What to do
Return the data below exactly, stopping after the line with "Task: Click on".

------------------------------------------------------------

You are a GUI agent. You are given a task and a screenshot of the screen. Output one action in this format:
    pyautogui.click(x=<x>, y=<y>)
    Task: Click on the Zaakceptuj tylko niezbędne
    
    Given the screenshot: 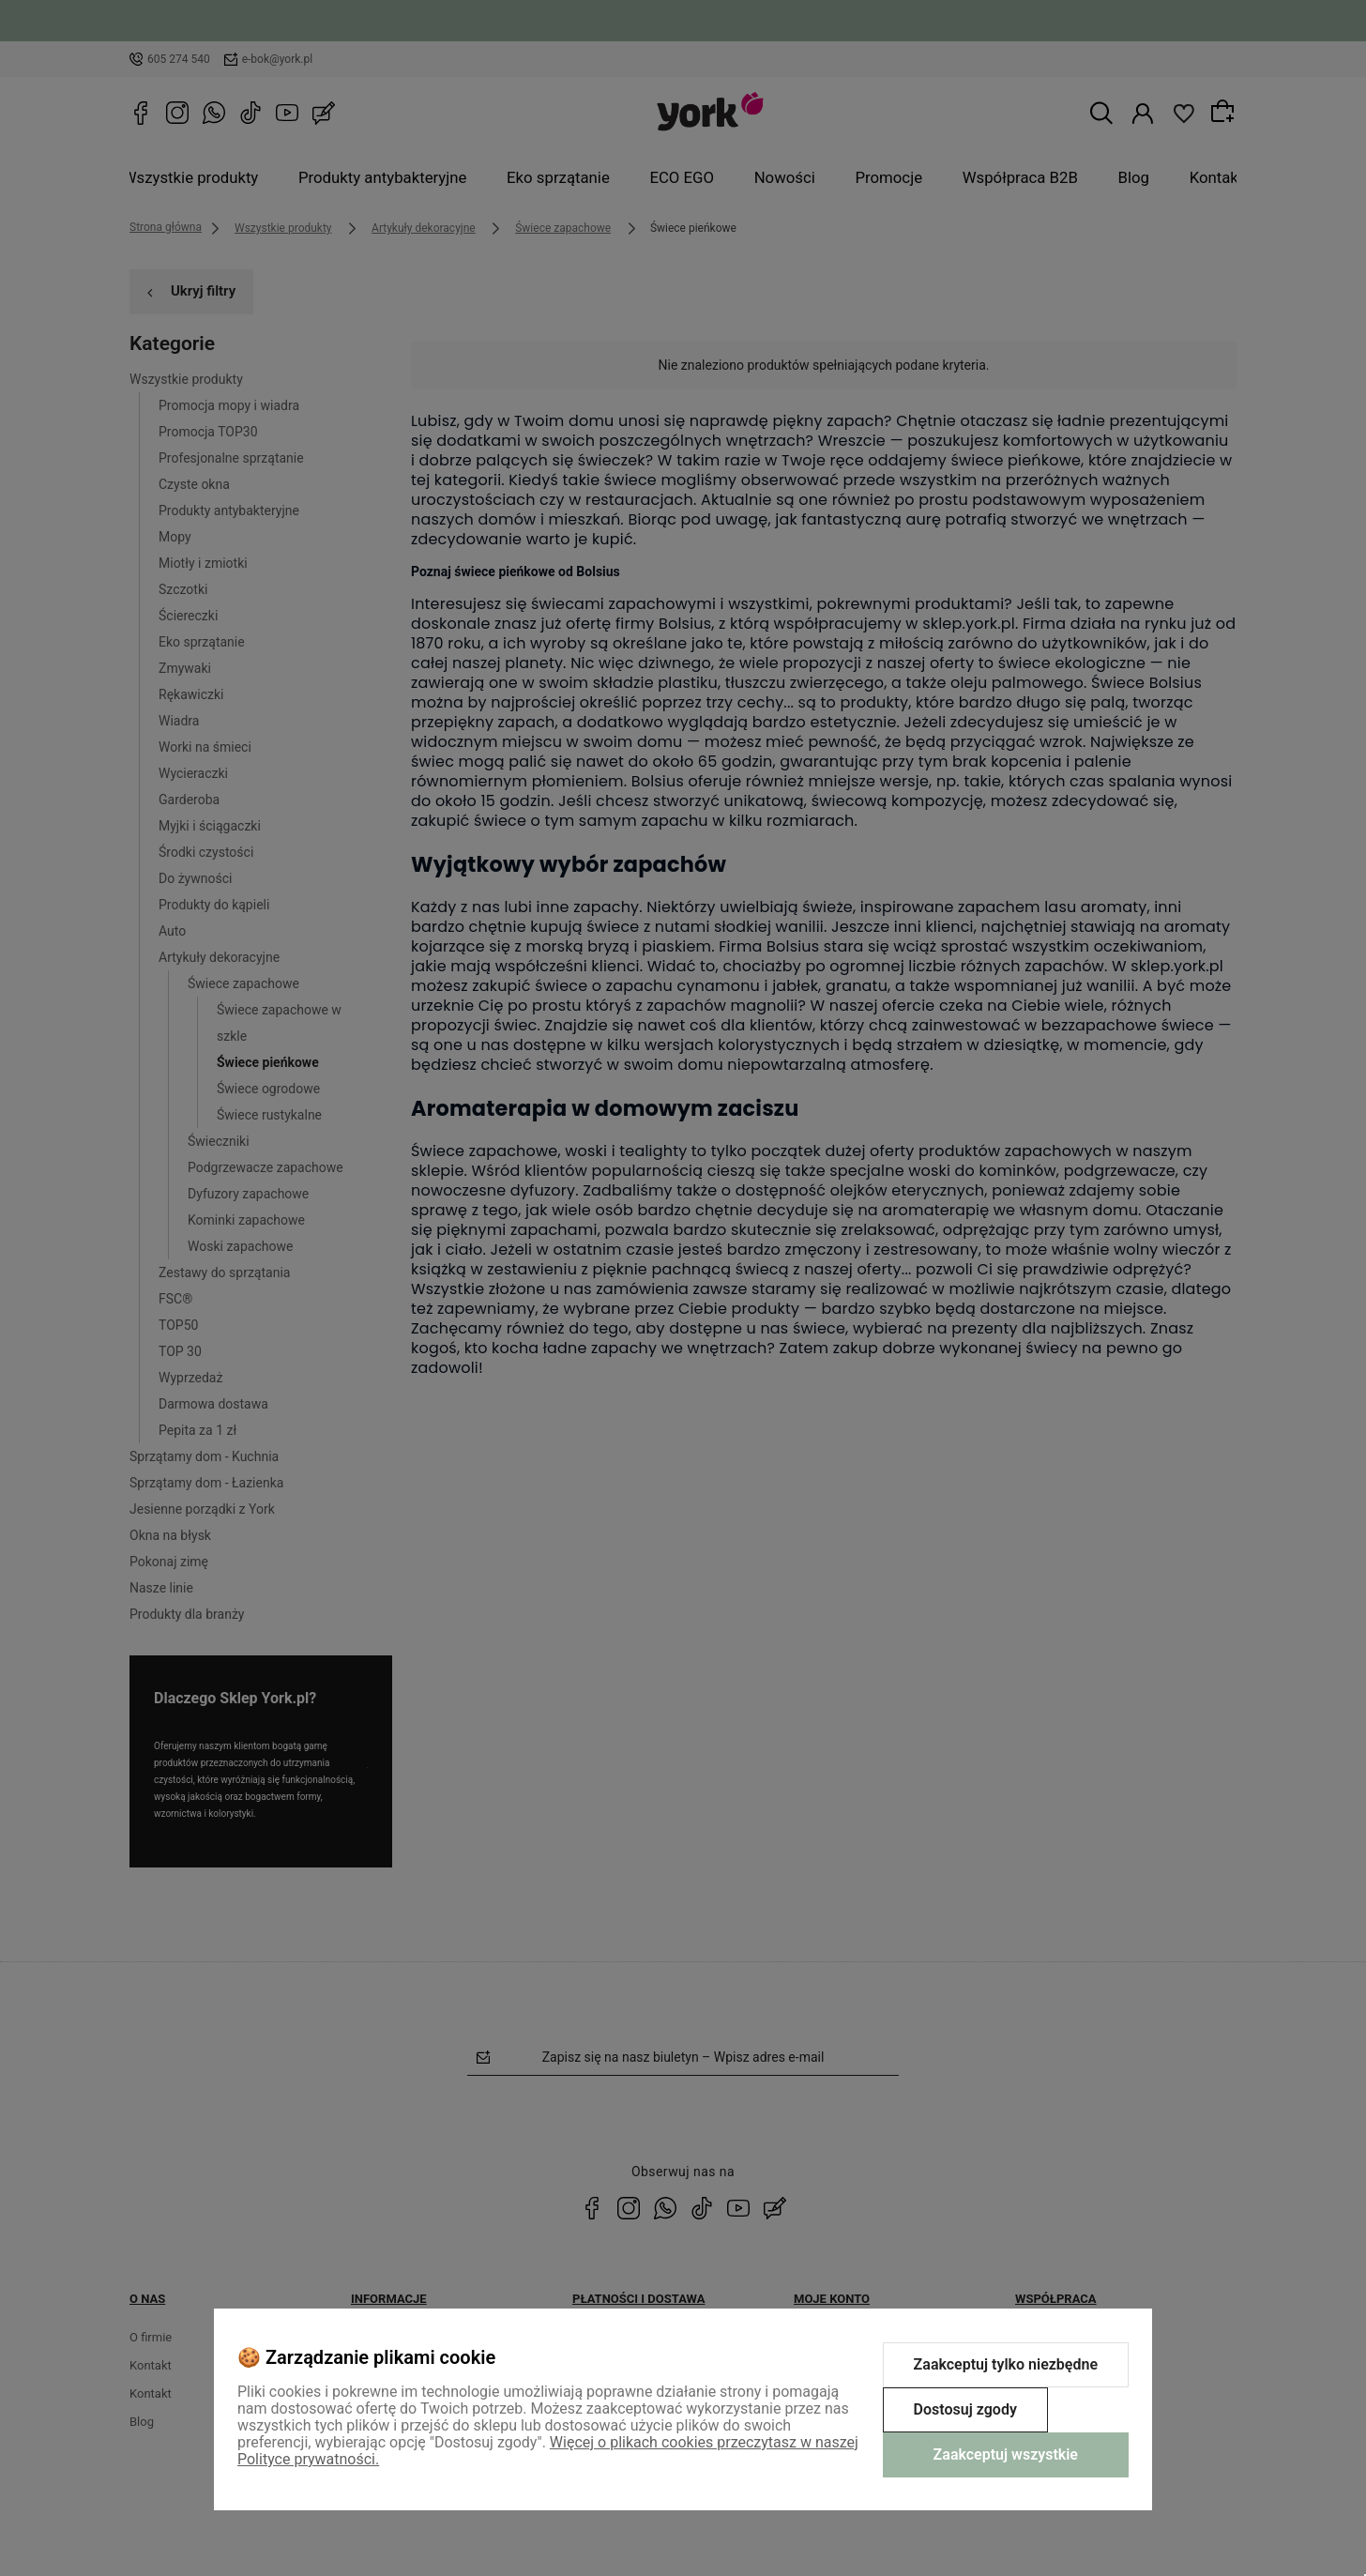 What is the action you would take?
    pyautogui.click(x=1006, y=2364)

------------------------------------------------------------

Problem solution
You are a GUI agent. You are given a task and a screenshot of the screen. Output one action in this format:
    pyautogui.click(x=<x>, y=<y>)
    Task: Click on the Zaakceptuj tylko niezbędne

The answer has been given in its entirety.